Com a inesperada eleição do candidato da extrema direita Jair Bolsonaro em 2018, acaba o período histórico conhecido como Nova República. Período que começou com a morte do presidente Tancredo Neves, foi estruturado pela Assembleia Constituinte de 1988 e caraterizado pelo predomínio fisiológico do PMDB, encoberto pela disputa ideológica entre o PT e o PSDB. A principal característica da Nova República foi o predomínio do poder legislativo sobre o executivo e o judiciário – através do dispositivo que permite, por maioria de 2/3, o Congresso legislar matérias constitucional e o presidencialismo de coalização (na verdade, o parlamentarismo disfarçado), com a indicação não apenas de ministros e de todos os cargos da administração federal direta e indireta. Com os presidentes Temer e Bolsonaro, no entanto, não surgiu um novo equilíbrio entre os três poderes.

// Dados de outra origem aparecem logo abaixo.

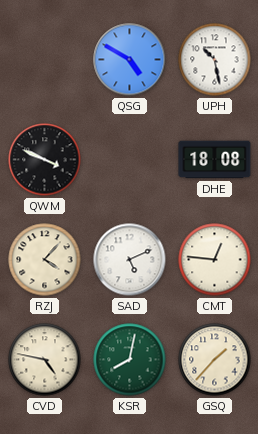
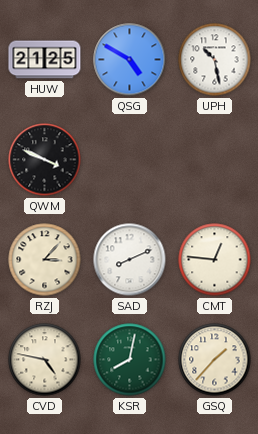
HUW: none -> 21:25
DHE: 18:08 -> none
RZJ: 4:07 -> 3:07
SAD: 5:11 -> 8:11
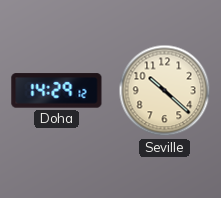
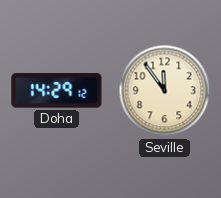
Seville: 10:22 -> 11:54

O desejo de votar na extrema direita foi artificialmente criado pela mídia, mas também veio do profundo descrédito nas instituições democráticas que se corromperam (o congresso, o STF, os partidos políticos, etc). Havia um desejo legítimo de mudança não contemplado pela esquerda (a reestruturação do sistema de governança política) que a direita soube aproveitar em sua crítica radical à corrupção institucional. Os aplicativos de vídeo comunicação em telefones celulares foram determinantes no resultado da eleição, suplantando os meios de comunicação tradicionais. Vídeos pornográficos reclamando da ideologia de gênero associados à esquerda; cenas de violência e de injustiça, acobertados pelo governo; e muitas denúncias de corrupção. Essas mensagens, postas de forma emocionalmente apelativas, transmitidas pelo whatsapp permitem uma capilaridade invisível para os olhares antigos. A utilização do celular como mídia principal, em um ambiente de conspiração, postulando que a grande mídia mente e é controlado pelos poderosos é uma característica também presente na eleição de ontem, na de Trump e no plebiscito do Brexit. Nesses casos também houve uma grande quantidade de notícias mentirosas difundidas na rede de modo alternativo para comunidades.
As comunidades de afeto e interesse são os palcos da disputa política, o local em que se debate realmente. Disputa sem argumentos ou discursos, mas com catarses de ódio e os medos que elas causam. E a luta política é sobre a confiabilidade dos candidatos (mais do que pelas propostas ou pela ideologia). Qual dos dois está mentindo? Os que votam nulo resolvem essa pergunta afirmando que ambos. Mesmo que seja verdade, que a representação política tenha se tornado uma farsa, resta ainda o peso da escolha. Quem mente menos? Quem faz parte do sistema e luta pela sua manutenção? A descrença sistêmica tanto se converte em raiva pela direita quanto em medo pela esquerda. É a descrença sistêmica que faz alguns acreditarem em qualquer coisa, mesmo que não faça muito sentido. Existe apenas a canalização da insatisfação com as mentiras das instituições democráticas, contra as mudanças no mundo, contra a corrupção da qual todos fazem parte.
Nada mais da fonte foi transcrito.